## Problem to work on:
Give back each entry unchanged, minus pictures.

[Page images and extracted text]

----------

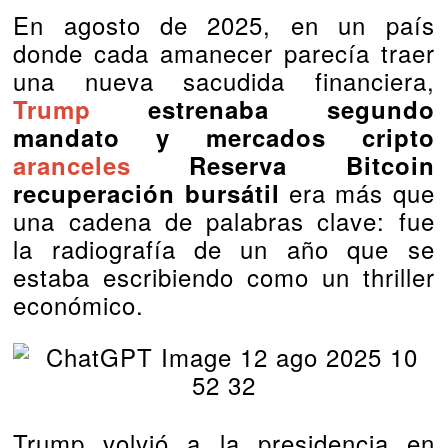
En agosto de 2025, en un país
donde cada amanecer parecía traer
una nueva sacudida financiera,
Trump
estrenaba segundo
mandato y mercados cripto
aranceles
Reserva Bitcoin
era más que
recuperación bursátil
una cadena de palabras clave: fue
la radiografía de un año que se
estaba escribiendo como un thriller
económico.
Trump volvió a la presidencia en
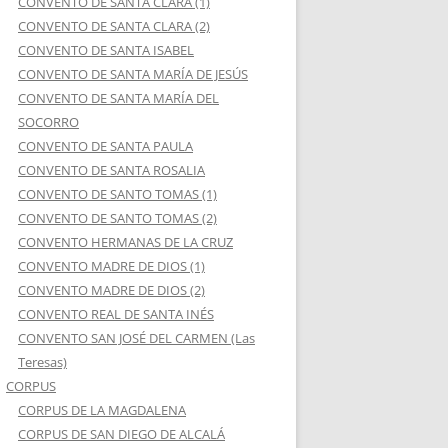
CONVENTO DE SANTA CLARA (1)
CONVENTO DE SANTA CLARA (2)
CONVENTO DE SANTA ISABEL
CONVENTO DE SANTA MARÍA DE JESÚS
CONVENTO DE SANTA MARÍA DEL
SOCORRO
CONVENTO DE SANTA PAULA
CONVENTO DE SANTA ROSALIA
CONVENTO DE SANTO TOMAS (1)
CONVENTO DE SANTO TOMAS (2)
CONVENTO HERMANAS DE LA CRUZ
CONVENTO MADRE DE DIOS (1)
CONVENTO MADRE DE DIOS (2)
CONVENTO REAL DE SANTA INÉS
CONVENTO SAN JOSÉ DEL CARMEN (Las
Teresas)
CORPUS
CORPUS DE LA MAGDALENA
CORPUS DE SAN DIEGO DE ALCALÁ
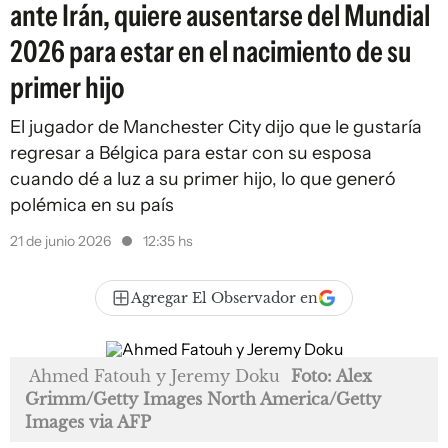
ante Irán, quiere ausentarse del Mundial
2026 para estar en el nacimiento de su
primer hijo
El jugador de Manchester City dijo que le gustaría
regresar a Bélgica para estar con su esposa
cuando dé a luz a su primer hijo, lo que generó
polémica en su país
21 de junio 2026
12:35 hs
Agregar El Observador en
Ahmed Fatouh y Jeremy Doku
Foto: Alex
Grimm/Getty Images North America/Getty
Images via AFP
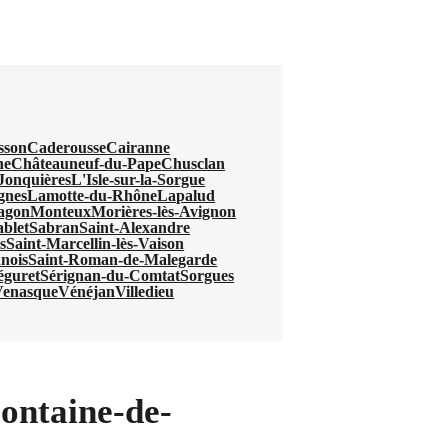
sson
Caderousse
Cairanne
ne
Châteauneuf-du-Pape
Chusclan
Jonquières
L'Isle-sur-la-Sorgue
gnes
Lamotte-du-Rhône
Lapalud
agon
Monteux
Morières-lès-Avignon
ablet
Sabran
Saint-Alexandre
s
Saint-Marcellin-lès-Vaison
nois
Saint-Roman-de-Malegarde
éguret
Sérignan-du-Comtat
Sorgues
Venasque
Vénéjan
Villedieu
Fontaine-de-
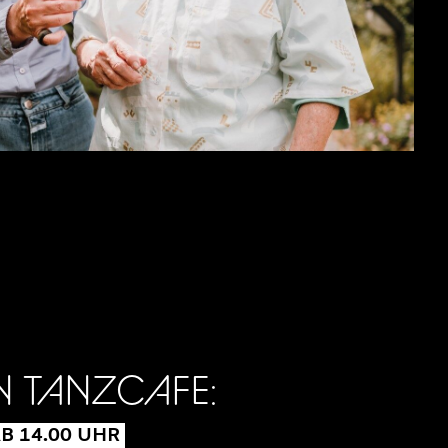
N TANZCAFE:
AB 14.00 UHR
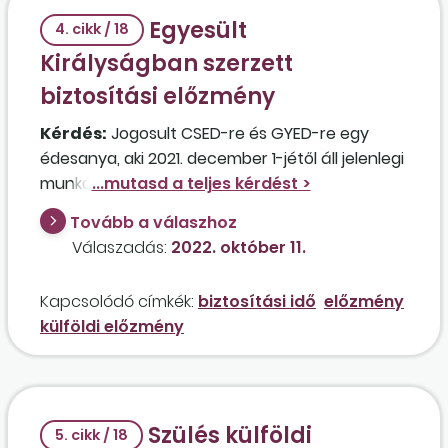
Egyesült
4. cikk / 18
Királyságban szerzett
biztosítási előzmény
Kérdés:
Jogosult CSED-re és GYED-re egy
édesanya, aki 2021. december 1-jétől áll jelenlegi
munkáltatója alkalmazásában, előtte 2021.
február 1-jétől november 20-ig az Egyesült
Tovább a válaszhoz
Királyságban volt biztosított, és 2022.
Válaszadás:
2022. október 11.
szeptember 8-án szült? A munkavállaló a
szülés napjától igényelte a CSED-et.
Kapcsolódó címkék:
biztosítási idő
előzmény
külföldi előzmény
Szülés külföldi
5. cikk / 18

----------

## Written answer:
En agosto de 2025, en un país
donde cada amanecer parecía traer
una nueva sacudida financiera,
Trump
estrenaba segundo
mandato y mercados cripto
aranceles
Reserva Bitcoin
era más que
recuperación bursátil
una cadena de palabras clave: fue
la radiografía de un año que se
estaba escribiendo como un thriller
económico.
Trump volvió a la presidencia en
CONVENTO DE SANTA CLARA (1)
CONVENTO DE SANTA CLARA (2)
CONVENTO DE SANTA ISABEL
CONVENTO DE SANTA MARÍA DE JESÚS
CONVENTO DE SANTA MARÍA DEL
SOCORRO
CONVENTO DE SANTA PAULA
CONVENTO DE SANTA ROSALIA
CONVENTO DE SANTO TOMAS (1)
CONVENTO DE SANTO TOMAS (2)
CONVENTO HERMANAS DE LA CRUZ
CONVENTO MADRE DE DIOS (1)
CONVENTO MADRE DE DIOS (2)
CONVENTO REAL DE SANTA INÉS
CONVENTO SAN JOSÉ DEL CARMEN (Las
Teresas)
CORPUS
CORPUS DE LA MAGDALENA
CORPUS DE SAN DIEGO DE ALCALÁ
ante Irán, quiere ausentarse del Mundial
2026 para estar en el nacimiento de su
primer hijo
El jugador de Manchester City dijo que le gustaría
regresar a Bélgica para estar con su esposa
cuando dé a luz a su primer hijo, lo que generó
polémica en su país
21 de junio 2026
12:35 hs
Agregar El Observador en
Ahmed Fatouh y Jeremy Doku
Foto: Alex
Grimm/Getty Images North America/Getty
Images via AFP
sson
Caderousse
Cairanne
ne
Châteauneuf-du-Pape
Chusclan
Jonquières
L'Isle-sur-la-Sorgue
gnes
Lamotte-du-Rhône
Lapalud
agon
Monteux
Morières-lès-Avignon
ablet
Sabran
Saint-Alexandre
s
Saint-Marcellin-lès-Vaison
nois
Saint-Roman-de-Malegarde
éguret
Sérignan-du-Comtat
Sorgues
Venasque
Vénéjan
Villedieu
Fontaine-de-
N TANZCAFE:
AB 14.00 UHR
Egyesült
4. cikk / 18
Királyságban szerzett
biztosítási előzmény
Kérdés:
Jogosult CSED-re és GYED-re egy
édesanya, aki 2021. december 1-jétől áll jelenlegi
munkáltatója alkalmazásában, előtte 2021.
február 1-jétől november 20-ig az Egyesült
Tovább a válaszhoz
Királyságban volt biztosított, és 2022.
Válaszadás:
2022. október 11.
szeptember 8-án szült? A munkavállaló a
szülés napjától igényelte a CSED-et.
Kapcsolódó címkék:
biztosítási idő
előzmény
külföldi előzmény
Szülés külföldi
5. cikk / 18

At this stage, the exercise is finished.